GIVEN DATA Start Marker

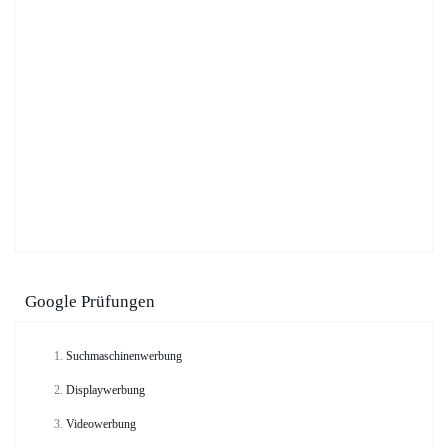
Google Prüfungen
Suchmaschinenwerbung
Displaywerbung
Videowerbung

GIVEN DATA End Marker

## EXERCISE DIRECTIONS
Everything in the listing should be copied exactly, apart from the images it holds.

## OUTPUT OF THE EXERCISE
Google Prüfungen
Suchmaschinenwerbung
Displaywerbung
Videowerbung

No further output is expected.